VietNamNet Bridge – Overlapping and ineffective co-ordination between ministries and agencies has been blamed for poor solid waste management in Vietnam’s rural areas.
Discarded waste along a coastal road on Hon Son Island, Lai Son Commune, Kien Hai District in the southern province of Kien Giang. VNA/VNS Photo Hong Dat |
More than 60 million people, accounting for about 73 per cent of Vietnam’s population, are living in rural areas.
According to the Ministry of Natural Resources and Environment, more than 13 million tonnes of waste and about 7,500 tonnes of pesticide containers are discarded in the country’s rural areas each year.
More than 80 per cent of waste and almost all of the containers used for pesticides are not collected for proper treatment.

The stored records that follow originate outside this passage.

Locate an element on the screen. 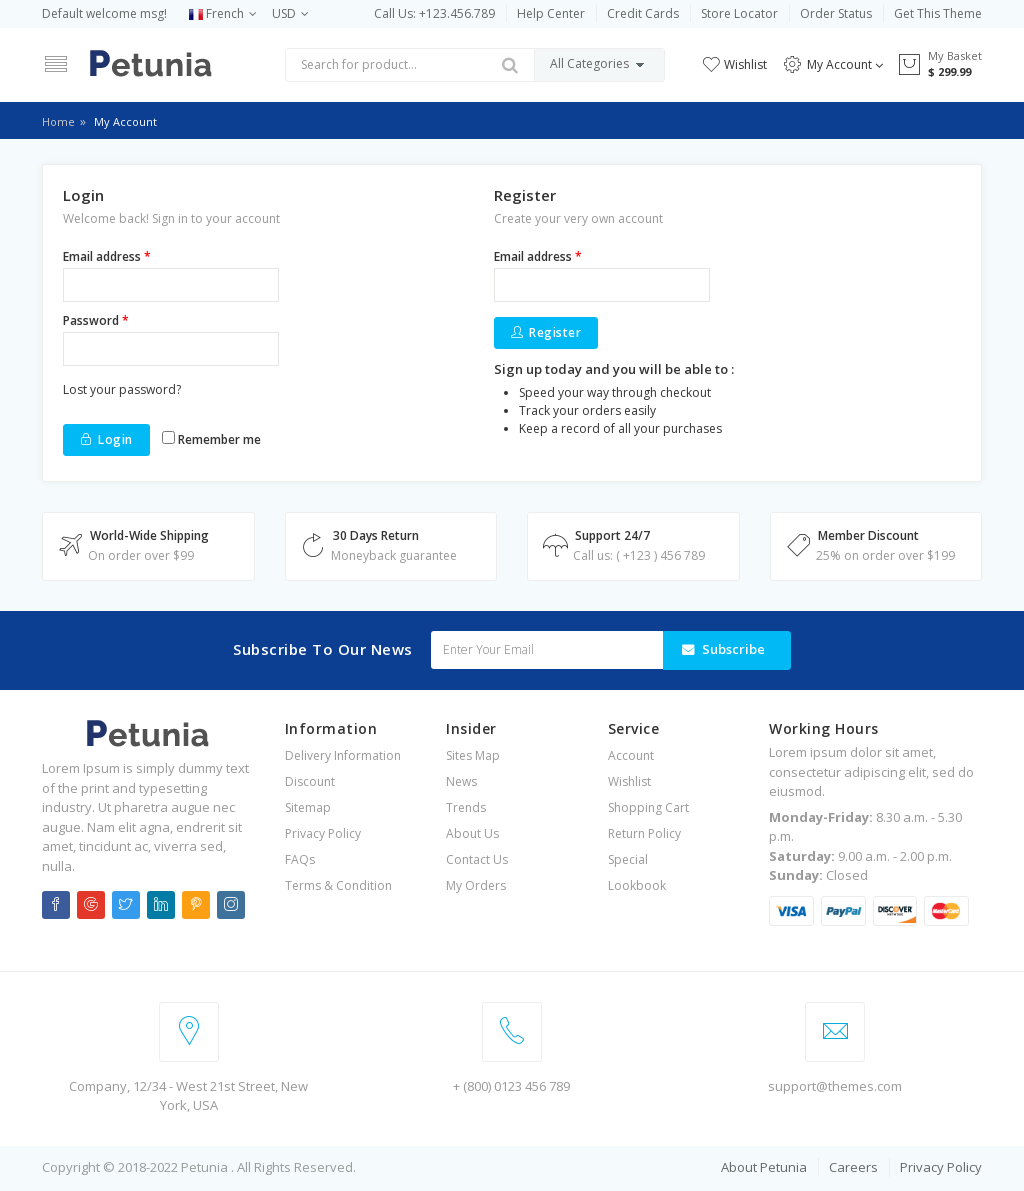  Sites Map is located at coordinates (473, 755).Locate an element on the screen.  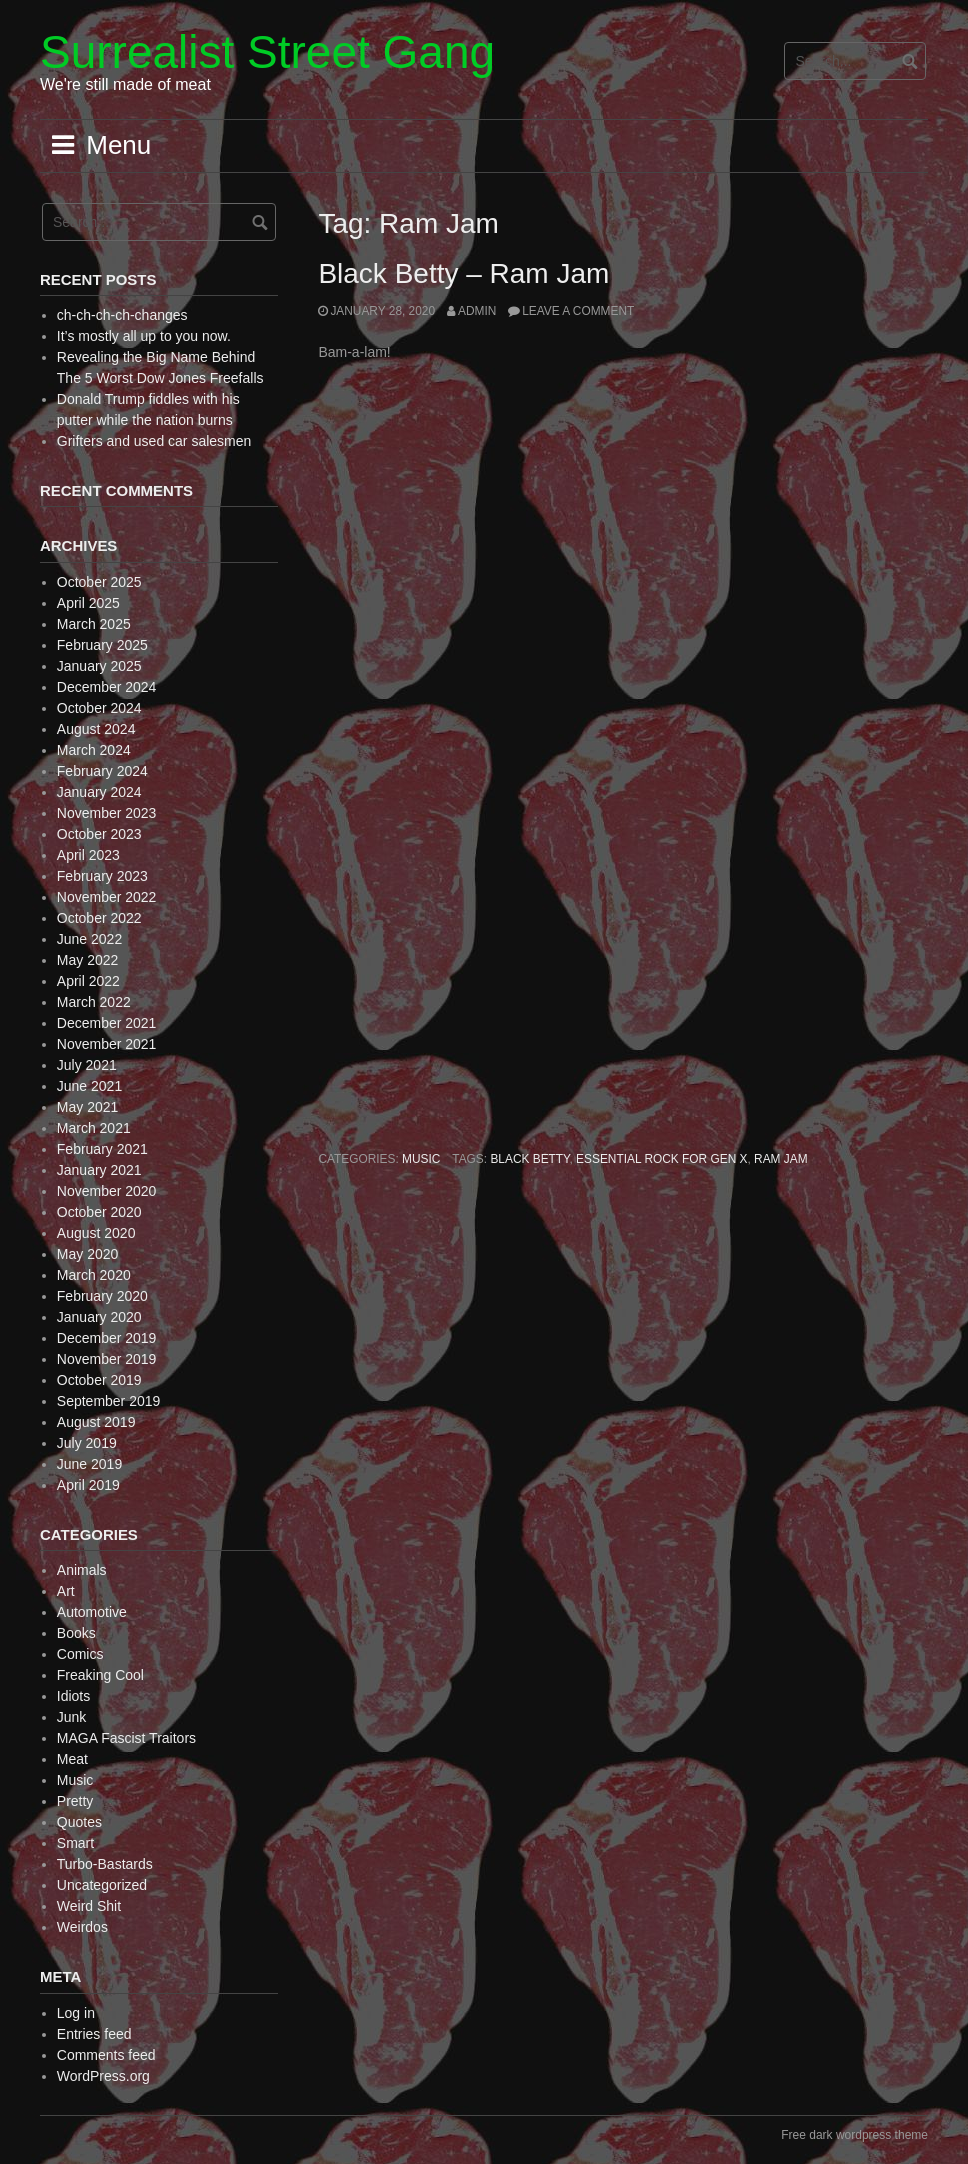
Smart is located at coordinates (75, 1843). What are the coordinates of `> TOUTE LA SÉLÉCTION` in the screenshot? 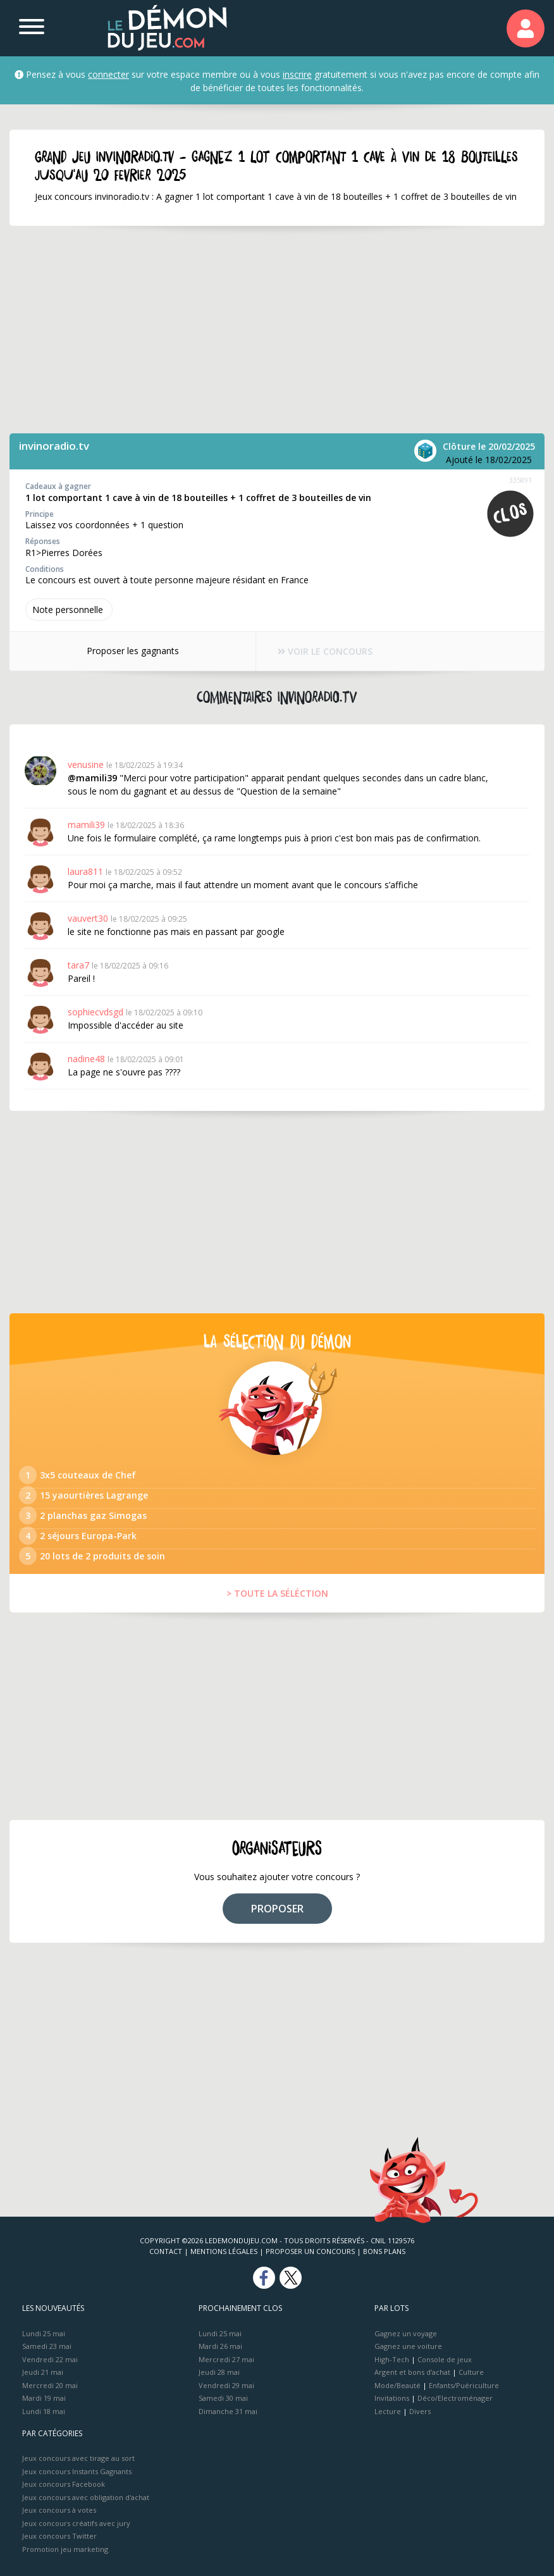 It's located at (277, 1593).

Instead, they are discharged directly into the environment, resulting in serious environmental problems in rural areas.
A study led by Dr Tran Ngoc Ngoan, director of the Institute of Human Geography under the Viet Nam Academy of Social Sciences, shows that the emergence of residential areas and industrial zones in rural areas have reduced the area available for cultivation, leading to intensive farming and increased use of chemical pesticide and fertilisers.
The overuse of pesticides and fertilisers has a negative impact on the surrounding water and soil, as crops can only absorb about 40-50 per cent of the fertilisers used.
Overuse of these products can increase production but this also increases post-harvest waste like straw, husks and bran, most of which is burnt outdoors, threatening human heath and reducing air quality.
If fertiliser and pesticide containers are not collected and treated properly, the remaining chemicals can have an impact on surface water like ponds, lakes or rivers, underground water and the soil.
The study also pointed out that the country’s 314.7 million poultry and 37 million cattle discharge about 84.5 million tonnes of waste per year. About half of the livestock waste is treated while the other half is discharged into the environment in its raw form.
Dr Ngoan said waste collection and treatment in rural areas was limited.
Families in rural areas are used to throwing their waste into their gardens, or else joining with other families to pay someone to collect rubbish and deposit it in a public place, such as a roadside or along a canal.
Under a national programme to develop new rural areas, about 40 per cent of communes established a waste collection team that transfers the rubbish to a waste treatment firm.
However, rural families still have to pay the waste collectors by themselves. In urban areas, environmental service firms receive funding from the State budget.
“Most of the waste from rural areas is dumped or burnt,” Ngoan said.
Ngoan said waste from rural areas would increase in quantity and variety, and that items that cannot decompose like plastic waste “would create bigger pressure on the environment”
Vietnam has developed a legal framework and improved policies to tackle rural waste. However, even the Government’s management bodies are still confused over their roles and responsibilities in handling the issues.
Five ministries – Construction, Industry and Trade, Health, Agriculture and Rural Development and Natural Resources and Environment – and their branches in localities are responsible for managing solid waste.
The Ministry of Natural Resources and Environment is in charge of every environmental issue. The Ministry of Construction is in charge of solid waste issues, but the solid waste that is generated by agricultural activities is overseen by the Ministry of Agriculture and Rural Development.
Hazardous solid waste, including any generated through agricultural activities or in trade villages, is overseen by the environment ministry.
The agriculture ministry manages the use, collection and storage of chemical pesticides but the environment ministry handles violations related to pesticides because they are classified as hazardous waste.
The departments of agriculture in cities and provinces are assigned to handle environmental protection activities in agriculture and rural areas, but almost none of the departments nationwide have staff specialising in environmental management.